I was so excited to be able to attend a presentation by Juliet last week in New York. Sponsored by the American Society of Jewelry Historians and hosted at Bonhams, the packed house got a little behind-the-scenes insight into Juliet’s perspective. While the book itself is broken down into three parts–Between the Wars: The Awakening, Post-war to 1980’s: Full Steam Ahead–the Search for the Perfect Design, and What is Happening Now in the Field of Jewellery Design–Juliet’s presentation was broken down into five distinct areas. She focused on Insights/Influence, Experimentation, Precision/Craftsmanship and Exhibitions, noting specifically how instrumental exhibitions were to increasing awareness of an artist’s work.
Over coffee a couple of days later, Juliet explained to me that she is often questioned about why she included the designers she did as opposed to others. She told me it was extremely difficult making the decisions she did, and that she sometimes had to remove her personal preferences from the equation in order to stay true to the initial mission of the book. She contends that all of the women included in this impressive tome were those that broke boundaries in their specific area of design, “And that’s what makes a successful jewelry designer, isn’t it? Really going after your own ideas!”

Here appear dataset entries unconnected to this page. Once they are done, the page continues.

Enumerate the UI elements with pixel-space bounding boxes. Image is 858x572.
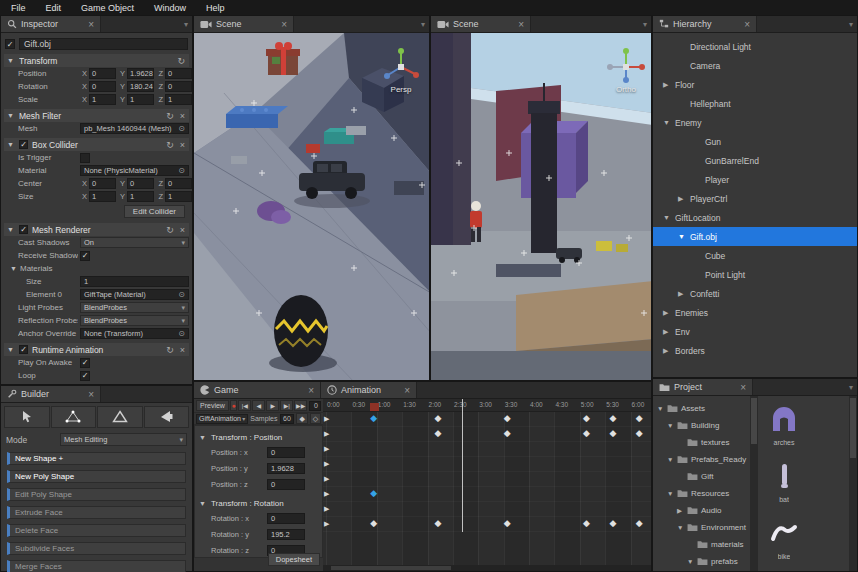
- reset-icon[interactable]: ↻: [165, 111, 175, 121]
- project-folder-prefabs-ready[interactable]: ▼Prefabs_Ready: [653, 451, 750, 468]
- foldout-icon[interactable]: ▼: [678, 233, 686, 240]
- property-group-transform-position[interactable]: ▼Transform : Position: [195, 430, 322, 444]
- size-y-field[interactable]: 1: [127, 191, 154, 202]
- size-x-field[interactable]: 1: [89, 191, 116, 202]
- face-mode-button[interactable]: [144, 406, 190, 428]
- add-keyframe-button[interactable]: ◆: [296, 413, 307, 424]
- hierarchy-item-hellephant[interactable]: Hellephant: [653, 94, 857, 113]
- hierarchy-item-camera[interactable]: Camera: [653, 56, 857, 75]
- hierarchy-item-confetti[interactable]: ▶Confetti: [653, 284, 857, 303]
- foldout-icon[interactable]: ▼: [10, 265, 18, 272]
- panel-menu-icon[interactable]: ▾: [421, 20, 429, 29]
- dopesheet-area[interactable]: ▶▶▶▶▶▶▶▶◆◆◆◆◆◆◆◆◆◆◆◆◆◆◆◆◆◆: [323, 412, 651, 565]
- active-checkbox[interactable]: ✓: [5, 39, 15, 49]
- tab-scene-right[interactable]: Scene ×: [431, 16, 531, 32]
- mesh-filter-header[interactable]: ▼ Mesh Filter ↻ ×: [4, 109, 189, 122]
- tab-animation[interactable]: Animation ×: [321, 382, 417, 398]
- clip-dropdown[interactable]: GiftAnimation▾: [196, 414, 248, 424]
- reset-icon[interactable]: ↻: [176, 56, 186, 66]
- center-z-field[interactable]: 0: [165, 178, 192, 189]
- hierarchy-item-enemies[interactable]: ▶Enemies: [653, 303, 857, 322]
- keyframe[interactable]: ◆: [370, 519, 377, 528]
- project-folder-materials[interactable]: materials: [653, 536, 750, 553]
- foldout-icon[interactable]: ▼: [687, 558, 694, 565]
- foldout-icon[interactable]: ▼: [677, 524, 684, 531]
- project-folder-building[interactable]: ▼Building: [653, 417, 750, 434]
- panel-menu-icon[interactable]: ▾: [184, 20, 192, 29]
- scrollbar-thumb[interactable]: [850, 398, 856, 458]
- mesh-renderer-header[interactable]: ▼ ✓ Mesh Renderer ↻ ×: [4, 223, 189, 236]
- tab-hierarchy[interactable]: Hierarchy ×: [653, 16, 757, 32]
- reflection-probes-dropdown[interactable]: BlendProbes▾: [80, 315, 189, 326]
- remove-icon[interactable]: ×: [179, 225, 186, 235]
- light-probes-dropdown[interactable]: BlendProbes▾: [80, 302, 189, 313]
- foldout-icon[interactable]: ▼: [7, 141, 15, 148]
- hierarchy-item-gunbarrelend[interactable]: GunBarrelEnd: [653, 151, 857, 170]
- scrollbar-thumb[interactable]: [751, 398, 757, 444]
- remove-icon[interactable]: ×: [179, 345, 186, 355]
- keyframe[interactable]: ◆: [609, 519, 616, 528]
- vertex-mode-button[interactable]: [51, 406, 97, 428]
- transport-button-1[interactable]: ◀: [252, 400, 265, 411]
- keyframe-selected[interactable]: ◆: [370, 489, 377, 498]
- foldout-icon[interactable]: ▼: [657, 405, 664, 412]
- hierarchy-item-point-light[interactable]: Point Light: [653, 265, 857, 284]
- menu-item-window[interactable]: Window: [145, 3, 195, 13]
- hierarchy-item-floor[interactable]: ▶Floor: [653, 75, 857, 94]
- hierarchy-item-enemy[interactable]: ▼Enemy: [653, 113, 857, 132]
- size-z-field[interactable]: 1: [165, 191, 192, 202]
- remove-icon[interactable]: ×: [179, 111, 186, 121]
- enabled-checkbox[interactable]: ✓: [19, 140, 28, 149]
- project-folder-environment[interactable]: ▼Environment: [653, 519, 750, 536]
- keyframe-selected[interactable]: ◆: [370, 414, 377, 423]
- rotation-z-field[interactable]: 0: [165, 81, 192, 92]
- foldout-icon[interactable]: ▶: [663, 328, 671, 336]
- menu-item-file[interactable]: File: [2, 3, 35, 13]
- scale-z-field[interactable]: 1: [165, 94, 192, 105]
- position-y-field[interactable]: 1.96281: [127, 68, 154, 79]
- object-picker-icon[interactable]: ⊙: [178, 329, 185, 338]
- rotation-x-field[interactable]: 0: [267, 513, 305, 524]
- close-icon[interactable]: ×: [300, 385, 314, 396]
- mode-dropdown[interactable]: Mesh Editing▾: [60, 433, 187, 446]
- rotation-y-field[interactable]: 195.2: [267, 529, 305, 540]
- foldout-icon[interactable]: ▼: [663, 119, 671, 126]
- hierarchy-item-env[interactable]: ▶Env: [653, 322, 857, 341]
- asset-grid-scrollbar[interactable]: [849, 396, 857, 571]
- panel-menu-icon[interactable]: ▾: [849, 383, 857, 392]
- foldout-icon[interactable]: ▶: [663, 81, 671, 89]
- enabled-checkbox[interactable]: ✓: [19, 225, 28, 234]
- object-picker-icon[interactable]: ⊙: [178, 290, 185, 299]
- reset-icon[interactable]: ↻: [165, 225, 175, 235]
- object-picker-icon[interactable]: ⊙: [178, 166, 185, 175]
- keyframe[interactable]: ◆: [636, 519, 643, 528]
- hierarchy-item-playerctrl[interactable]: ▶PlayerCtrl: [653, 189, 857, 208]
- center-x-field[interactable]: 0: [89, 178, 116, 189]
- asset-arches[interactable]: arches: [761, 402, 807, 459]
- panel-menu-icon[interactable]: ▾: [643, 20, 651, 29]
- hierarchy-item-directional-light[interactable]: Directional Light: [653, 37, 857, 56]
- keyframe[interactable]: ◆: [609, 429, 616, 438]
- close-icon[interactable]: ×: [80, 19, 94, 30]
- panel-menu-icon[interactable]: ▾: [849, 20, 857, 29]
- foldout-icon[interactable]: ▼: [199, 500, 207, 507]
- rotation-x-field[interactable]: 0: [89, 81, 116, 92]
- close-icon[interactable]: ×: [510, 19, 524, 30]
- rotation-y-field[interactable]: 180.241: [127, 81, 154, 92]
- play-on-awake-checkbox[interactable]: ✓: [80, 358, 90, 368]
- foldout-icon[interactable]: ▶: [677, 507, 684, 515]
- foldout-icon[interactable]: ▼: [667, 456, 674, 463]
- hierarchy-item-borders[interactable]: ▶Borders: [653, 341, 857, 360]
- mesh-field[interactable]: pb_Mesh 1460944 (Mesh)⊙: [80, 123, 189, 134]
- keyframe[interactable]: ◆: [636, 429, 643, 438]
- project-folder-gift[interactable]: Gift: [653, 468, 750, 485]
- tab-project[interactable]: Project ×: [653, 379, 753, 395]
- projection-label[interactable]: Ortho: [604, 85, 648, 94]
- keyframe[interactable]: ◆: [504, 429, 511, 438]
- preview-button[interactable]: Preview: [196, 400, 229, 411]
- position-x-field[interactable]: 0: [267, 447, 305, 458]
- tab-builder[interactable]: Builder ×: [1, 386, 101, 402]
- projection-label[interactable]: Persp: [379, 85, 423, 94]
- project-tree-scrollbar[interactable]: [750, 396, 758, 571]
- tab-scene-left[interactable]: Scene ×: [194, 16, 294, 32]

In reflecting on the talented pool of designers we are privileged to work with at COUTURE (men and women alike!), we’d have to agree with Juliet’s definition of a successful jewelry designer! And after having a chance to meet with Juliet in person and taking my time pouring over the gorgeous pages of her latest book, I can also agree that this book would be an incredible holiday gift for anyone who is passionate about fine jewelry and the history of design.